Tun wir das mit Authentizität und Begeisterung? Oder sehen wir unsere Kunden nur noch aus der Distanz und als „Masse“? Kennen die Kunden unsere Digitalisierungsangebote überhaupt? - Völlig durchdigitalisierte Unternehmen mutieren am Ende letztlich zu unpersönlichen, mehr oder weniger intelligenten Funktions-Automaten. Für manche Firmen und einige Geschäftsmodelle mag dies durchaus der Weg der Wahl sein, längst aber nicht für alle.
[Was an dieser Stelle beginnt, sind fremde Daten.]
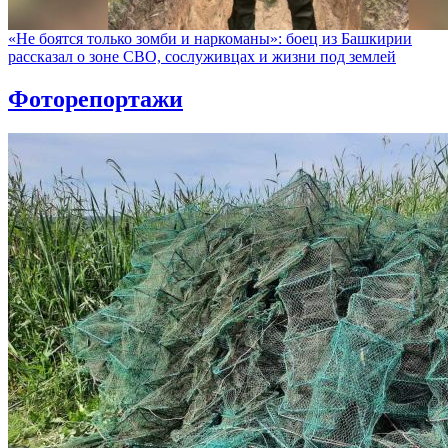
«Не боятся только зомби и наркоманы»: боец из Башкирии
рассказал о зоне СВО, сослуживцах и жизни под землей
Фоторепортажи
Wie stehen wir im eigenen Unternehmen dazu? Was sind unsere eigenen Konzepte? - Auch unternehmensintern geht es bei digitalen Veränderungen und Neuausrichtungen um Vertrauen, Überzeugung, Vorbereitung, Weiterbildung. Die ängstliche Frage „Was wird angesichts des Wandels morgen aus mir?“ kann ganze Belegschaften lähmen – eine klare Vision hingegen vermag spürbar zu beflügeln. Wo stehen wir hier im internen Dialog?
Generell gilt: Jedes einzelne Unternehmen sollte gegenüber „dem Digitalen“ – und seiner diesbezüglichen eigenen Verortung und Angebotsgestaltung – offen, neugierig, wachsam und kritisch bleiben. Chancen ebenso wie Risiken, fruchtbare Wege ebenso wie Irrwege erkennen und ausloten. Reflektiert, zugleich mutig und entschlossen handeln, wobei in manchen Fällen auch ein Verzicht auf Digitalisierung eine sehr sinnvolle Handlung sein kann. Es gilt: Was man kann, muss man nicht müssen. Was man will, muss man auch können. Und was sein soll, muss man dann auch tun! In welche Richtung es im eigenen Unternehmen in puncto Digitales, KI, IoT & Co. zukünftig weitergeht, obliegt keiner Zwangsläufigkeit, sondern eigenen Entscheidungen und Gestaltungen. Über deren Attraktivität und Nutzen entscheiden am langen Ende freilich andere Menschen: Als Kunden, als Verbraucher, als Gesellschaft. Es lohnt, mit diesen im Dialog zu bleiben. Auf Dauer – davon sind wir überzeugt – werden Unternehmen vorn liegen, die mit digitalen und anderen Mitteln echte Innovationen und neuen Nutzen stiften; die ein Versprechen formulieren, Vertrauen und Gegenseitigkeit anstreben, nicht nur eigenes Interesse. Unternehmen, die auch im digitalen Zeitalter die Schaffung und Pflege guter und begeisternder Kundenbeziehungen und auch ihren Beitrag zu einer lebenswerten Gesellschaft nicht aus den Augen verlieren. All dies ist möglich, wenn man es will. Wir wünschen Ihnen dabei gutes Gelingen!